Nós aceitamos e assumimos que nas touradas há um lado artístico que é apreciado, é atrativo para muita gente. Mas não podemos esquecer o outro lado, que é o lado da violência, não só para os animais, mas também porque provoca mortes e muitos feridos graves durante o ano. Isso não pode ser ignorado.

Touros são selecionados não para produzir carne mas para produzir comportamento

Sobre a questão da violência, a Pró-Toiro defende que o touro não sofre da mesma forma que o animal normal. Fala inclusive de “uma capacidade extraordinária de bloqueio dos recetores da dor”.

Recusamos sequer entrar nesse tipo de discussão porque aquilo que a ciência diz é exatamente o contrário. Se isso fosse verdade seria uma das maiores descobertas do século, termos um animal que consegue isolar a dor e não sentir dor perante agressões daquele nível. Esse estudo nunca foi publicado em nenhuma revista científica, portanto vale o que vale.

Aquilo que nós sabemos, e que a ciência nos diz, é que estes bovinos são exatamente iguais a outras raças de bovinos que existem em Portugal e existem em todo o mundo. Simplesmente são selecionados não para produzir carne mas para produzir comportamento, digamos assim. São animais que são selecionados para este tipo de espetáculo. Aliás, se nós repararmos, durante o processo de seleção genética destes animais, apenas cerca de 14% são considerados aptos para as touradas. Ou seja, o comportamento deles na arena nem sequer é natural.

São selecionados os animais mais agressivos ou com comportamento mais agressivo em reação à dor?

Exatamente. Os animais têm vários tipos de reação quando sentem o perigo, o risco: há animais que atacam, há animais que fingem que morrem, etc. Há vários tipos de reações. Com estes animais, são selecionados aqueles que reagem voltando a atacar. Se não fosse a seleção genética destes animais, as touradas não podiam existir porque não era possível fazer o espetáculo. E mesmo assim há animais que chegam à arena e não reagem, também acontece.
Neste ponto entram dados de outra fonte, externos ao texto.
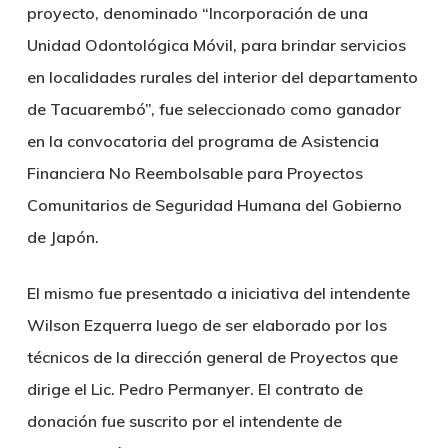
proyecto, denominado “Incorporación de una
Unidad Odontológica Móvil, para brindar servicios
en localidades rurales del interior del departamento
de Tacuarembó”, fue seleccionado como ganador
en la convocatoria del programa de Asistencia
Financiera No Reembolsable para Proyectos
Comunitarios de Seguridad Humana del Gobierno
de Japón.
El mismo fue presentado a iniciativa del intendente
Wilson Ezquerra luego de ser elaborado por los
técnicos de la dirección general de Proyectos que
dirige el Lic. Pedro Permanyer. El contrato de
donación fue suscrito por el intendente de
Agora, é claro que os animais sofrem, seria uma descoberta incrível, um animal bovino com a capacidade de não sofrer.

A abolição das touradas é vista, também, como um ataque à Constituição, que prevê o direito à cultura.

A Constituição não fala em tauromaquia, como é óbvio, e não é justificação para que mantenhamos certos tipos de tradições. Há muitas tradições em Portugal que desapareceram, algumas por desinteresse, outras porque simplesmente já não se enquadravam nos valores da sociedade, que é o caso desta. Temos uma sociedade que tem evoluído em termos de legislação no sentido de uma maior proteção aos animais e a existência deste tipo de espetáculo choca com esses valores que temos vindo a promover.

Não entendo que a Constituição seja um entrave para a abolição das touradas, até porque as touradas sempre estiveram ligadas a períodos menos democráticos, digamos assim, do nosso país. A grande contestação às touradas aconteceu durante a Revolução Liberal, por exemplo, que deu origem à nossa Constituição. Portanto, foi um período em que houve a maior contestação de sempre às touradas em Portugal e que chegou a levar à sua proibição, inclusive.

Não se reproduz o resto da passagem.